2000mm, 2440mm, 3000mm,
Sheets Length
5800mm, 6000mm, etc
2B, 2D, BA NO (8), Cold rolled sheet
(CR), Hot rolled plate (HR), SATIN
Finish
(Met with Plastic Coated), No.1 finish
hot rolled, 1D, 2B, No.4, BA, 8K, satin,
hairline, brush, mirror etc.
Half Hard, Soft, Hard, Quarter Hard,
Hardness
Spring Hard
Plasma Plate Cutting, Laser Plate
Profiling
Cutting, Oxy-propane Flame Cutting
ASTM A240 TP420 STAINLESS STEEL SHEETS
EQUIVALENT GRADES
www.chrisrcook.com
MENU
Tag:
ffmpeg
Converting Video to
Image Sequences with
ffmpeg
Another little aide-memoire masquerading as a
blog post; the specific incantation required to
*****
To do: Return the line where "Sheets Length" appears, then every line after it to the end of the listing, all exactly as written.

Exercise solution:
Sheets Length
5800mm, 6000mm, etc
2B, 2D, BA NO (8), Cold rolled sheet
(CR), Hot rolled plate (HR), SATIN
Finish
(Met with Plastic Coated), No.1 finish
hot rolled, 1D, 2B, No.4, BA, 8K, satin,
hairline, brush, mirror etc.
Half Hard, Soft, Hard, Quarter Hard,
Hardness
Spring Hard
Plasma Plate Cutting, Laser Plate
Profiling
Cutting, Oxy-propane Flame Cutting
ASTM A240 TP420 STAINLESS STEEL SHEETS
EQUIVALENT GRADES
www.chrisrcook.com
MENU
Tag:
ffmpeg
Converting Video to
Image Sequences with
ffmpeg
Another little aide-memoire masquerading as a
blog post; the specific incantation required to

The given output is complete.